Un brivido corre dietro la schiena dalle prime note di pianoforte. Credo che questa sia la “canzone perfetta”, così mia come di tutti coloro che abbiano sentito abbastanza vita per ascoltarla e capirla. Non ho mai sentito niente di così preciso che rendesse l’idea della nostalgia, del tempo e delle persone che passano.

Di notte un’auto attraversa una città deserta, c’è un uomo, alla guida. Improvvisamente le luci dei lampioni svelano una foto sul cruscotto; è sicuramente la foto di una persona e quest’attimo in cui lo sguardo la cattura riporta il protagonista indietro nel tempo, in quella sera in cui si abbandonò ad un bagno notturno con lei. Il flusso dei ricordi esplode e Stipe ce n’è dà un’immagine indimenticabile ( che lascio in inglese, perché qualsiasi traduzione italiana è inopportuna):

 

“Nightswimming, remembering that night.
September’s coming soon.
I’m pining for the moon.
And what if there were two
Side by side in orbit
Around the fairest sun?
That bright, tight forever drum
could not describe nightswimming.

You, I thought I knew you.
You I cannot judge.
You, I thought you knew me,
this one laughing quietly underneath my breath.
Nightswimming.”

 

C’è il rimpianto ed il rimorso in questo ricordo esploso in una sera estiva quasi per caso: il rimorso di non essersi fatti conoscere, il timore di non avere conosciuto qualcuno veramente. Così com’è vera l’immagine di due persone che si abbandonano ad una nuotata notturna, ridendo e facendo di quel momento un momento perfetto.

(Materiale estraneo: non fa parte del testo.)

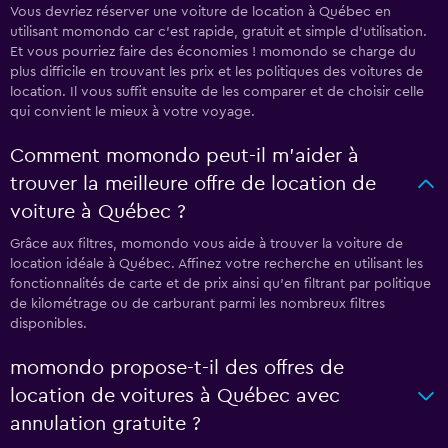
Vous devriez réserver une voiture de location à Québec en
utilisant momondo car c'est rapide, gratuit et simple d'utilisation.
Et vous pourriez faire des économies ! momondo se charge du
plus difficile en trouvant les prix et les politiques des voitures de
location. Il vous suffit ensuite de les comparer et de choisir celle
qui convient le mieux à votre voyage.
Comment momondo peut-il m’aider à
trouver la meilleure offre de location de
voiture à Québec ?
Grâce aux filtres, momondo vous aide à trouver la voiture de
location idéale à Québec. Affinez votre recherche en utilisant les
fonctionnalités de carte et de prix ainsi qu'en filtrant par politique
de kilométrage ou de carburant parmi les nombreux filtres
disponibles.
momondo propose-t-il des offres de
location de voitures à Québec avec
annulation gratuite ?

A chi non è mai capitata una cosa simile? A chi non è capitato di sciogliersi alle ultime note di oboe che chiudono la canzone?

Dopo le rimembranze di “Nightswimming”, è “Find The River” che ci accompagna alla chiusura sopraffatti dalle emozioni.

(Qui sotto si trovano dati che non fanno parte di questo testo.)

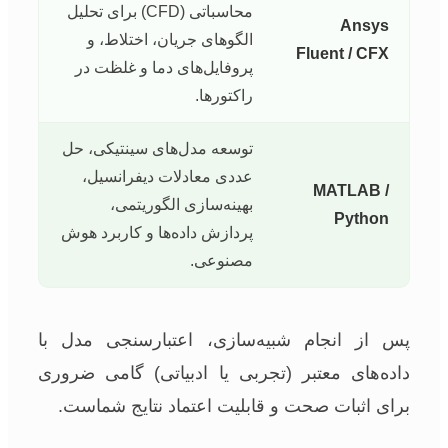
محاسباتی (CFD) برای تحلیل
Ansys
الگوهای جریان، اختلاط، و
Fluent / CFX
پروفایل‌های دما و غلظت در
راکتورها.
توسعه مدل‌های سینتیکی، حل
عددی معادلات دیفرانسیل،
MATLAB /
بهینه‌سازی الگوریتمی،
Python
پردازش داده‌ها و کاربرد هوش
مصنوعی.
پس از انجام شبیه‌سازی، اعتبارسنجی مدل با
داده‌های معتبر (تجربی یا ادبیاتی) گامی ضروری
برای اثبات صحت و قابلیت اعتماد نتایج شماست.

Il brano è dedicato al poeta di Athens John Seawright, come suggeriscono sia il testo (“Gli occhi privilegiati e stanchi Di un poeta del fiume che cerca l’innocenza”) sia il video che ritrae un uomo anziano in cammino lungo un fiume, assieme al suo cane.

Per chi scrive, questo brano è anche una sorta di autobiografia esistenziale, fatta di ispirate immagini poetiche (“i miei pensieri sono  fiori sparsi”), in cui s’intreccia il tema della vita e la sua rappresentazione allegorica, ovvero il fiume che scorre alla sua fine ed alla sua meta.

 

“ i miei pensieri sono fiori sparsi
Oceano in tempesta, luna di pimento
Devo andarmene per trovare la mia via
Guardo la strada e memorizzo
Questa vita che mi passa davanti agli occhi
Niente sta andando come vorrei

..L’oceano è la meta del fiume
Il bisogno di andarsene, l’acqua sa
Che siamo più vicini ora di anni luce fa…”

“Automatic” si conclude, suggestivamente, con questa bellissima immagine del fiume che corre alla sua meta, come se le sue acque coprissero infine tutto quanto è stato, placidamente, nel bene e nel male (che è enorme).

Quel che rimane è la forza è la bellezza di esserci stati, in questo mondo, “persi nelle nostre piccole vite” (“Sweetness follows”), nell’urgente bisogno del momento.

Walt Whitman ha saputo dire tutto questo in poche righe, quando scriveva: “Siamo apparsi, con certezza, e questo basta”.

Al di là di questo non si sa davvero cosa sia la vita.